Jako, że do kraju trafiła dopiero pierwsza część środków z Krajowego Planu Odbudowy poseł zapewniał, że będą przyglądać się władzy na ręce, aby podobne sytuacje z wnioskami nie miały więcej miejsca.
- Rzeczywiście jest tak, że dotychczas rozdysponowano mniej więcej 18% tego całego budżetu z KPO. Jeszcze większość decyzji jest przed nami, dlatego trzeba już teraz przyglądać się tym wszystkim decyzjom, monitorować je i pilnować, żeby takich praktyk dalej nie było.
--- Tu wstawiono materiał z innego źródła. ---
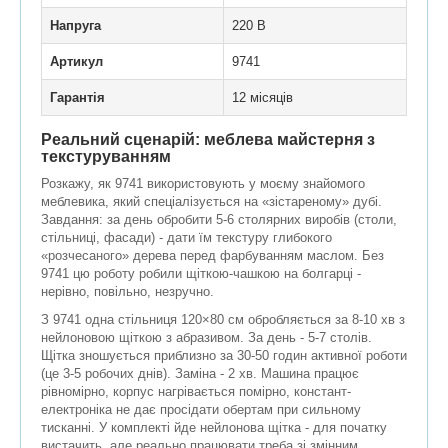
Напруга
220 В
Артикул
9741
Гарантія
12 місяців
Реальний сценарій: меблева майстерня з
текстуруванням
Розкажу, як 9741 використовують у моєму знайомого
меблевика, який спеціалізується на «зістареному» дубі.
Завдання: за день обробити 5-6 столярних виробів (столи,
стільниці, фасади) - дати їм текстуру глибокого
«розчесаного» дерева перед фарбуванням маслом. Без
9741 цю роботу робили щіткою-чашкою на болгарці -
нерівно, повільно, незручно.
З 9741 одна стільниця 120×80 см обробляється за 8-10 хв з
нейлоновою щіткою з абразивом. За день - 5-7 столів.
Щітка зношується приблизно за 30-50 годин активної роботи
(це 3-5 робочих днів). Заміна - 2 хв. Машина працює
рівномірно, корпус нагрівається помірно, констант-
електроніка не дає просідати обертам при сильному
тисканні. У комплекті йде нейлонова щітка - для початку
вистачить, але реально працювати треба зі змінним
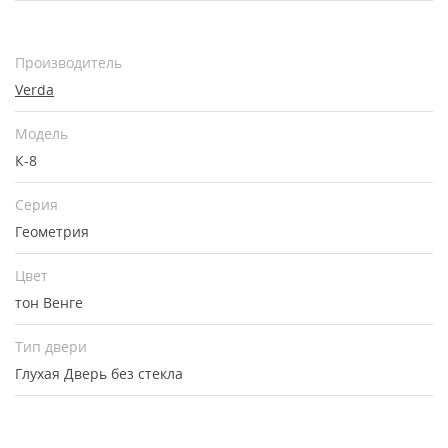
Производитель
Verda
Модель
К-8
Серия
Геометрия
Цвет
тон Венге
Тип двери
Глухая
Дверь без стекла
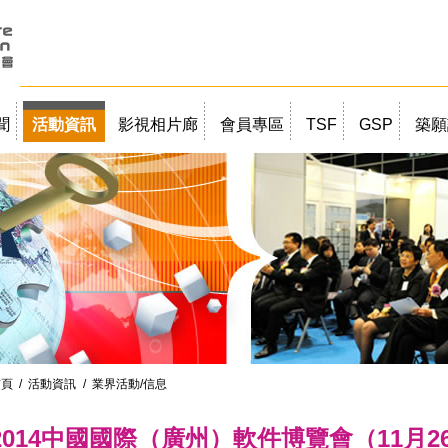
聞
活動資訊
影視相片廊
會員專區
TSF
GSP
築願
首頁
/
活動資訊
/ 業界活動/信息
2014中國國際（廣州）軟件博覽會（11月26 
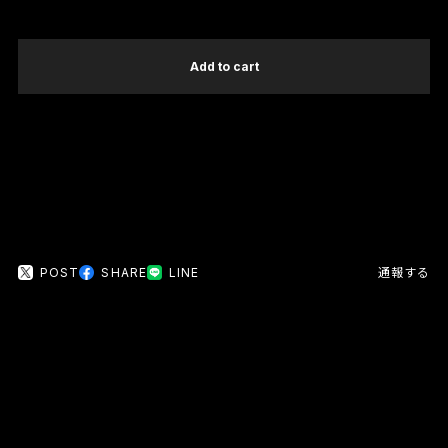
International shipping available
Add to cart
日本国内にお住まいの方向け
POST
SHARE
LINE
通報する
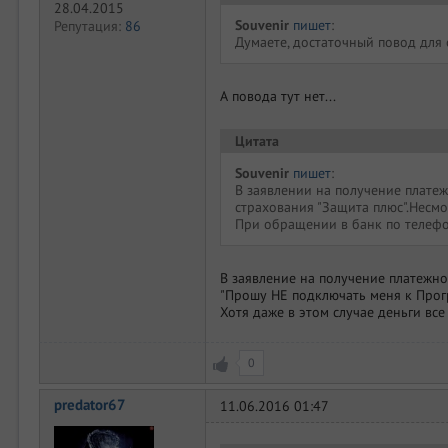
28.04.2015
Souvenir
пишет
:
Репутация:
86
Думаете, достаточный повод для
А повода тут нет...
Цитата
Souvenir
пишет
:
В заявлении на получение платеж
страхования "Защита плюс".Несмот
При обращении в банк по телефо
В заявление на получение платежной
"Прошу НЕ подключать меня к Прог
Хотя даже в этом случае деньги все
0
predator67
11.06.2016 01:47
Po drugie jest też pytanie, czy te środki w ogóle zostaną wykorzystane, bo tempo ich wykorzystania też jest słabe. Ale tempo to jedno, a drugie to przeznaczenie ich, żeby było uczciwe, transparentne i służyło rozwojowi polskiej gospodarki. Będziemy każdej decyzji w tej sprawie się przyglądać, będziemy żądać, żeby były to działania transparentne i będziemy reagować na to, jeśli coś wzbudzi nasze zastrzeżenia i będziemy widzieli dalsze patologie, tak jak w tym przypadku.